=== WORK TO BE COMPLETED ===
All lines below starting at the one that holds "Winter‑Matching‑Aktion der Spendenplattform" and ending at the one that holds "حاضر فيها الأستاذ" should be printed exactly, ends included. Pictures should not be printed, nor anything else.

Source records

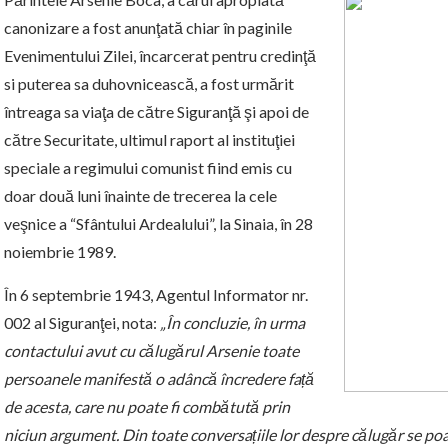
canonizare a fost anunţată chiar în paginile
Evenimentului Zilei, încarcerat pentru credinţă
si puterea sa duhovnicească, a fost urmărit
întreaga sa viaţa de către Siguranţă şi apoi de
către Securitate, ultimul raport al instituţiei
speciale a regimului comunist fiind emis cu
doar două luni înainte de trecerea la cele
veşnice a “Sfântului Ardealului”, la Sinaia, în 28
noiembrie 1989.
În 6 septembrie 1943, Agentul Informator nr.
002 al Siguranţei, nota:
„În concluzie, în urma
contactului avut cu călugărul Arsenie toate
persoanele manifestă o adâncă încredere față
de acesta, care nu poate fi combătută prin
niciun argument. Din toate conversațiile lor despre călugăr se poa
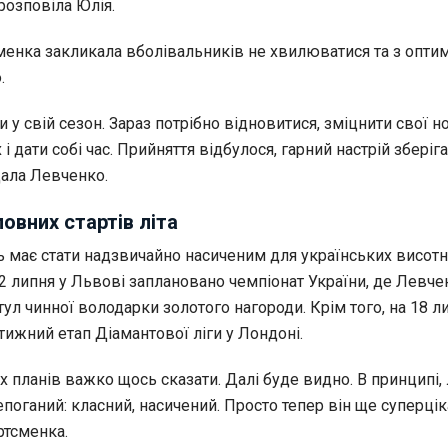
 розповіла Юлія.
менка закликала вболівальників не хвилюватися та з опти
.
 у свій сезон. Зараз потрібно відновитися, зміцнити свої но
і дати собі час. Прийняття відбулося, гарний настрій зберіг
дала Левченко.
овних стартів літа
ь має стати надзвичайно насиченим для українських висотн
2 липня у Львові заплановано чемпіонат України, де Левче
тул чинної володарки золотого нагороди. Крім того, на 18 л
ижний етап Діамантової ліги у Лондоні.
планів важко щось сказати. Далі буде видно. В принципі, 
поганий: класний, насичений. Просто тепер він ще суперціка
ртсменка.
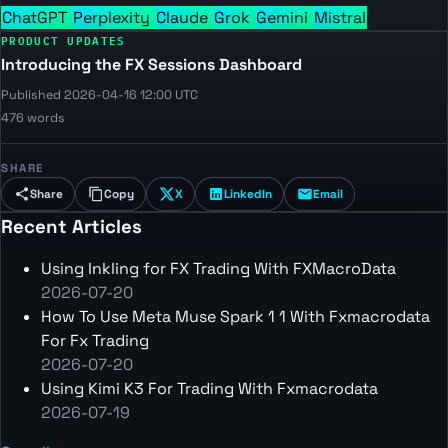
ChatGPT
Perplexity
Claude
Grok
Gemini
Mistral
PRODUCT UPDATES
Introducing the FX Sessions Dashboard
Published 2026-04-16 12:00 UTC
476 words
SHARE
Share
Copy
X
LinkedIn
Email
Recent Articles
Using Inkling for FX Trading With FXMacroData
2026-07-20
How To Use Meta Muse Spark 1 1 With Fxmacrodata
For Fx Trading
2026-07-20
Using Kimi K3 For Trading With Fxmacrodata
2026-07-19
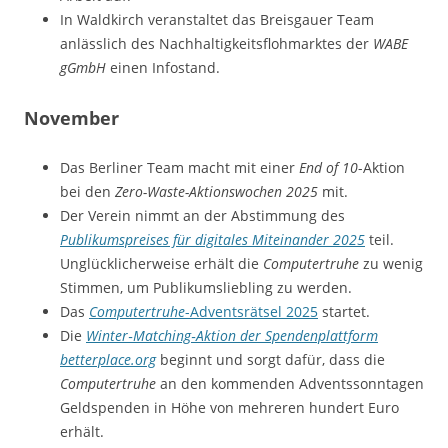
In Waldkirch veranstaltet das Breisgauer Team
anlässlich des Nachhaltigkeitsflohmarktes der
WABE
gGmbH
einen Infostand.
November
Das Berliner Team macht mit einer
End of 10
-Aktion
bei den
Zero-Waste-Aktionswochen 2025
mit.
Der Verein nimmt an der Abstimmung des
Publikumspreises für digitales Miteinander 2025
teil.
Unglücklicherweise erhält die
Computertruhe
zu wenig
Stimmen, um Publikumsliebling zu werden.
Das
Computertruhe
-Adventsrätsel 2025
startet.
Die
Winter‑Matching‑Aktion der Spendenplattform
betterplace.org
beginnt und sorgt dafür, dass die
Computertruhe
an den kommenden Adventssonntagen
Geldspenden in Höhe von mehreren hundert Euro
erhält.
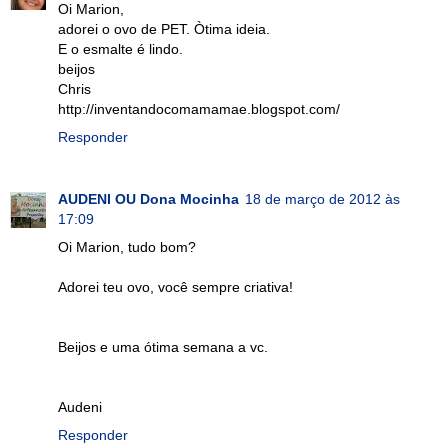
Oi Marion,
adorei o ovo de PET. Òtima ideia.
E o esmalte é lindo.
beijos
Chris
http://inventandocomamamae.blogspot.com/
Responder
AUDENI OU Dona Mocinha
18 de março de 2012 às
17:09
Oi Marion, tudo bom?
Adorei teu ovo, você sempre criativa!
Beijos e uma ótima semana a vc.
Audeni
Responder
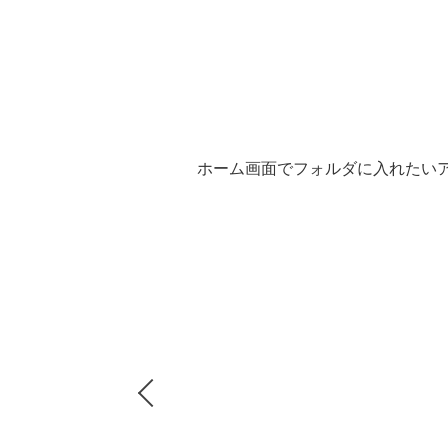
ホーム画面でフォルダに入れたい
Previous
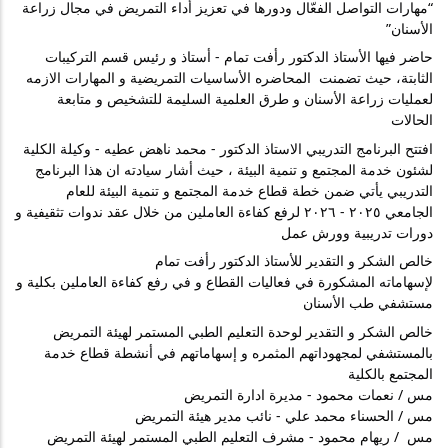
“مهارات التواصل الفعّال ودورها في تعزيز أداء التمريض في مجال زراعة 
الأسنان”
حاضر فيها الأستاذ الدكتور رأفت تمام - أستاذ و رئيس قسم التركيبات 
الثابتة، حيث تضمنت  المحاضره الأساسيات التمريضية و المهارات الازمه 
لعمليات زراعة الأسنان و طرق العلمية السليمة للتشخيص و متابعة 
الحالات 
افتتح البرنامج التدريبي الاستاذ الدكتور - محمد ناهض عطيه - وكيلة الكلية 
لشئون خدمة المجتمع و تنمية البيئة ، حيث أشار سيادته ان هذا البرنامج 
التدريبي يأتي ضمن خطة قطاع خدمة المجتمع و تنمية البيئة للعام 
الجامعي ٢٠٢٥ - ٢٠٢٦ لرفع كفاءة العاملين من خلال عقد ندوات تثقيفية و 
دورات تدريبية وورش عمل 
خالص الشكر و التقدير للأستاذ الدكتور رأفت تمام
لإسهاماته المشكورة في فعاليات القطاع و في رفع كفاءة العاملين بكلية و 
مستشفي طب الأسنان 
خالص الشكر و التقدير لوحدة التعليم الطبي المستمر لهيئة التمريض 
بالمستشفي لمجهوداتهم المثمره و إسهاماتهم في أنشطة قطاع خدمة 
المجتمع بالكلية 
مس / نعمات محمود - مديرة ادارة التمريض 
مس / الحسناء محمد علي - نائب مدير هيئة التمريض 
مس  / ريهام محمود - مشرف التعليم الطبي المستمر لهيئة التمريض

=== RESPONSE BOX ===
Winter‑Matching‑Aktion der Spendenplattform
betterplace.org
beginnt und sorgt dafür, dass die
Computertruhe
an den kommenden Adventssonntagen
Geldspenden in Höhe von mehreren hundert Euro
erhält.
Oi Marion,
adorei o ovo de PET. Òtima ideia.
E o esmalte é lindo.
beijos
Chris
http://inventandocomamamae.blogspot.com/
Responder
AUDENI OU Dona Mocinha
18 de março de 2012 às
17:09
Oi Marion, tudo bom?
Adorei teu ovo, você sempre criativa!
Beijos e uma ótima semana a vc.
Audeni
Responder
ホーム画面でフォルダに入れたい
Previous
“مهارات التواصل الفعّال ودورها في تعزيز أداء التمريض في مجال زراعة 
الأسنان”
حاضر فيها الأستاذ الدكتور رأفت تمام - أستاذ و رئيس قسم التركيبات 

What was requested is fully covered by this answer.